失われた痛み/ダブル



 翔太郎がうなされている。ベッドの隣に椅子を運んできたフィリップは、膝を抱え、翔太郎を眺めていた。肩口の包帯は汗にぬれている。そろそろ替えた方がいいだろうか。
 立て籠もり犯の弾丸は翔太郎の肩をかすめただけだったが、夜になって発熱した。
 看病の方法を検索したフィリップは、もういいから休めという翔太郎の言葉には従わず、隣に座って見守っている。翔太郎とは違い、あまり外出もしなければ、自らの肉体で戦うわけでもない。多少の無理は利く。それに、苦しんでいる相棒をよそに安穏と過ごすのは、「ふたりでひとり」というスタイルに反する。

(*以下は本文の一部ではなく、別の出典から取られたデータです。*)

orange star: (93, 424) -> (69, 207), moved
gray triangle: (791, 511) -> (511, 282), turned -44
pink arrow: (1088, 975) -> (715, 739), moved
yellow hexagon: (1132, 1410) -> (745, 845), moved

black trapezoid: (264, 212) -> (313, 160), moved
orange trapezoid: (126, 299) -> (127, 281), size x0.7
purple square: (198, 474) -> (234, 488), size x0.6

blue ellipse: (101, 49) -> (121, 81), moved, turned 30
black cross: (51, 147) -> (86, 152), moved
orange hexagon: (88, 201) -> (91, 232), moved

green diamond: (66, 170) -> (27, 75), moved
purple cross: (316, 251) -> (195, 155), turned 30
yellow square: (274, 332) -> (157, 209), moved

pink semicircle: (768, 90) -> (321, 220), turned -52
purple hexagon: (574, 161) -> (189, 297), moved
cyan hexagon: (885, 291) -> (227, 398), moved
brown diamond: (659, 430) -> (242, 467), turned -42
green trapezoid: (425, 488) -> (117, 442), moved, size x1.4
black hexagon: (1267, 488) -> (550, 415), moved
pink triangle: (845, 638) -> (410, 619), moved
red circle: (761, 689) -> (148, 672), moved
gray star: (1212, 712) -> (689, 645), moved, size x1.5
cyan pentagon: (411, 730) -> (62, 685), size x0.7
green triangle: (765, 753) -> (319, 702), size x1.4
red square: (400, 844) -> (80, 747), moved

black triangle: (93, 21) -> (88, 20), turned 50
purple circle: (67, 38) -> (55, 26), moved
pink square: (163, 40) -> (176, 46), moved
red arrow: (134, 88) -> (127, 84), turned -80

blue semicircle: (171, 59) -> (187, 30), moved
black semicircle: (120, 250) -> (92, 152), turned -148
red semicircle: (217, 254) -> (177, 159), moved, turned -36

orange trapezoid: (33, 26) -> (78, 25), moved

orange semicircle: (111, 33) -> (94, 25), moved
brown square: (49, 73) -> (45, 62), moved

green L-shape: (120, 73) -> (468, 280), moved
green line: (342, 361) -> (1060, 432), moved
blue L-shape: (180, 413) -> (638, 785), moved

 夜の空気は青い。海の底のような静けさを、風車の響きが時折揺らす。
 不意に、息苦しさを覚えた。胸の底をかき回される感覚。指先がすうと冷え、血管が凍りついていく。それなのに、神経は今にも焼き切れんばかりに熱を発し、体の中心部にどろどろに溶けた鉛を飲みこんだかのような激痛が生じた。
 とっさに布団を握りこんだ。体をくの字に折り曲げる。世界が溶けて流れ落ちる。目の奥が真っ赤に染まり、視界がまだらに欠けていく。
 何が起こったのかわからない。検索をかけようにも、集中できない。空気が胸の奥でふくれあがる。呼吸が気管を通らない。息ができない、苦しい、苦しい――。
 ベッドに顔を押しつけ、唐突に悟った。
 これは、鳴海荘吉が死の間際に受けた痛みだ。看病の方法について、鳴海荘吉のやり方を検索して取り入れた。その際に、何か余計な情報が混じったのだ。
 ぎち、と歯を食いしばる。このままでは、翔太郎が起きてしまう。離れようと立ち上がった瞬間、めまいでベッドに手をついた。その手首を掴まれる。氷水を浴びせられたような感覚。沸騰する苦痛が鎮静する。
 恐る恐る顔を上げると、翔太郎が目を開けていた。
「なに死にそうな顔してんだよ、相棒。苦しいのはこっちだぜ……」
 かすれた声で、不敵な響きで翔太郎が言う。
「俺はこんなだし。依頼が来たら……お前がやんなきゃなんねーんだぞ」
「問題ないよ。僕には地球の本棚がある」
「そりゃ心強い……」
 翔太郎の手が離れる。どうやら、また眠りについたらしい。布団の中に手を押し戻す。脂汗にまみれた笑顔がいつまでも瞼裏をちらついた。
 胸の内側で、心臓が激しく暴れ出す。
 鳴海荘吉を死に至らしめたのは、フィリップだ。彼を撃ち抜いた弾丸は、本当はフィリップが受けるべきだった――おそろしい確信がわき上がる。理由も証拠もない、論理性に欠ける答え。だが、それこそが正しい気がして、冷えこむ胸を強く締めつけた。
 あの夜の真実を知ったとき、翔太郎はフィリップを撃つだろうか。殺したいと願うだろうか。
 翔太郎が仇討ちを選んだとしても、きっとフィリップは何の抵抗もなく受け入れるだろう。彼には、その理由も正当性もあるのだから。